The federal, state, and local governments received a combined N3.863 trillion from the Federation Account Allocation Committee (FAAC) in January and February 2026, marking a 14.2 per cent increase from the N3.381 trillion disbursed in the same period in 2025. January 2026 allocations stood at N1.969 trillion, up from N1.703 trillion in January 2025, while February 2026 saw N1.894 trillion compared to N1.678 trillion the previous year. The federal government received N653.5 billion in January 2026, with states getting N706.4 billion and local councils N513.2 billion. Revenue accruals to the three tiers have more than doubled since 2022, rising from N9.18 trillion that year to N18.54 trillion between January and October 2025.

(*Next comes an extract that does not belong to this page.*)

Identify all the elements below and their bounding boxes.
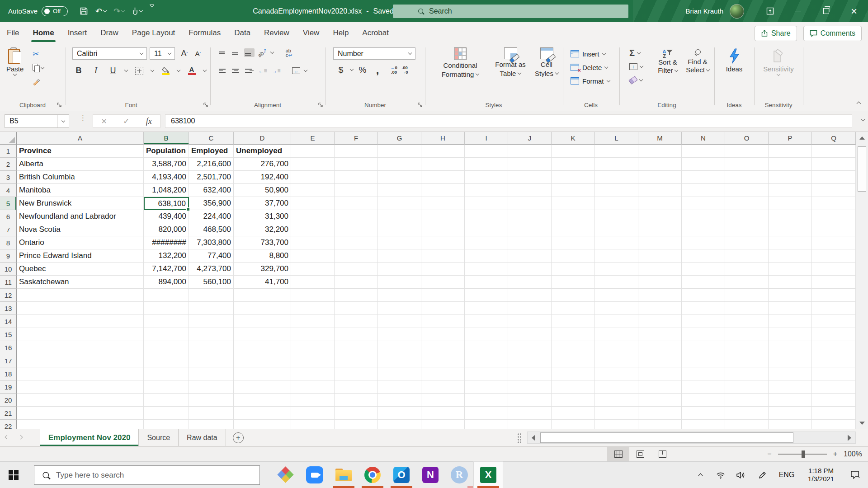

Despite this revenue growth, poverty remains widespread. The World Bank estimates 15 million Nigerians fell into poverty between 2023 and 2024 following fuel subsidy removal and exchange rate reforms. The National Bureau of Statistics previously recorded 133 million Nigerians, or 63 per cent of the population, in multidimensional poverty. Inflation and high food prices continue to erode household purchasing power.

💡 NaijaBuzz Take

The FAAC revenue surge under the current administration has not altered the reality for 133 million Nigerians still trapped in multidimensional poverty. Rising allocations mean little when inflation nullifies any trickle-down effect. The data reveals a growing disconnect between state capacity and citizen well-being.